St. Jacobs, Ont., is a mere 90-minute drive from Toronto, but it can feel like a world away. It’s where a large community of Mennonites live surrounded by small towns and rolling farmer’s fields. It’s also the setting of CBC’s new—and unique—drama, Pure.

Created by Michael Amo (The Listener) and debuting Monday, Jan. 9, at 9 p.m., the premise sounds laughingly outrageous: Mennonite communities in Mexico use communities in Canada to transport drugs over the border into the United States and vice versa, as a way to keep their farms going.
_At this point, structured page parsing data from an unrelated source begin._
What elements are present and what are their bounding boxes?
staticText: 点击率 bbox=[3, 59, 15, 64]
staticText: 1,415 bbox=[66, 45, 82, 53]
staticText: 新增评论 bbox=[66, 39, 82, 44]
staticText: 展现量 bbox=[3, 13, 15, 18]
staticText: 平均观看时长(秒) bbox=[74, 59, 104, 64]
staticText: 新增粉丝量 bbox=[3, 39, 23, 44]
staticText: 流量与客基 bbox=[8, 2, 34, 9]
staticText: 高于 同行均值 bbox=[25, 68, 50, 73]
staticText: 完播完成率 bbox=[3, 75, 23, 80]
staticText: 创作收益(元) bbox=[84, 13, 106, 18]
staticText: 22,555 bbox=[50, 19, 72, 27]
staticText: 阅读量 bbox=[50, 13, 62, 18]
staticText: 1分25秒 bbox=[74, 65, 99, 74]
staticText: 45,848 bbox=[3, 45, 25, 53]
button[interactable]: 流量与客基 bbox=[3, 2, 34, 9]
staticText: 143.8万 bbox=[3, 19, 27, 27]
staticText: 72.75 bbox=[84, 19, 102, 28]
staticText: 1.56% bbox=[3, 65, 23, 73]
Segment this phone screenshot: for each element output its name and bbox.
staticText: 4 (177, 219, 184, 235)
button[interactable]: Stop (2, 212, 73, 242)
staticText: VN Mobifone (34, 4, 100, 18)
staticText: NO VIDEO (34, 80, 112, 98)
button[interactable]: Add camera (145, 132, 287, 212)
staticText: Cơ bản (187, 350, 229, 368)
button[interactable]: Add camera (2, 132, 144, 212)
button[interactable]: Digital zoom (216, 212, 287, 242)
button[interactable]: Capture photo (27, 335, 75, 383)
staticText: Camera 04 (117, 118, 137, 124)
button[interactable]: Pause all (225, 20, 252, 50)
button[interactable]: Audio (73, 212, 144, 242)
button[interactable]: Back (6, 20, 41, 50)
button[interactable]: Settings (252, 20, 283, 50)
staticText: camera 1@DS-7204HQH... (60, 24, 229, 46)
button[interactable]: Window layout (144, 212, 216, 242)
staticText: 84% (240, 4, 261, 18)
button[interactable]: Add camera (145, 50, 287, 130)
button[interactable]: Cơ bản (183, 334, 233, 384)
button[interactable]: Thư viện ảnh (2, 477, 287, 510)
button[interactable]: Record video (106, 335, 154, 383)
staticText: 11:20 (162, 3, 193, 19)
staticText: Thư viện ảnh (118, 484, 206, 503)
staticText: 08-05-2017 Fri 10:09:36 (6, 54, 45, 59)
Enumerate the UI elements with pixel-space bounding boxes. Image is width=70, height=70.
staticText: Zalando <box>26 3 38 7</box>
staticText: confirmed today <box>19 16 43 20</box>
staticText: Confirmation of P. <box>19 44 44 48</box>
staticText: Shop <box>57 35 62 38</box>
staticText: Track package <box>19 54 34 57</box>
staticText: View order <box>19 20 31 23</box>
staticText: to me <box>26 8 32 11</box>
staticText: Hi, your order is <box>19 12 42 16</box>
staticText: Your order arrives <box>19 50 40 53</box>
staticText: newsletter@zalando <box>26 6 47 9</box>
The reality is, it’s happening.

“It amazed me,” Amo says during a set visit for media in Halifax. “I was always interested in doing a story about the Mennonites and I love to use any project that I have as an excuse to do research and learn stuff.” Amo’s grandparents on his mother’s side were Mennonites, the first of their community to move into the city and stopped using low German as their language. Pure represented as much an opportunity to visit part of his family’s history as it did to tell the tale of drugs being run into the U.S. via small-town Canada. Amo first read about the Mennonite mob in a magazine article and renewed the option on it for years before writing the pilot on spec. No networks in Canada or the U.S. were interested in his six-episode one-hour drama until True Detective and Fargo came along. Pure then spent over two years in the works at Shaw before the CBC picked it up.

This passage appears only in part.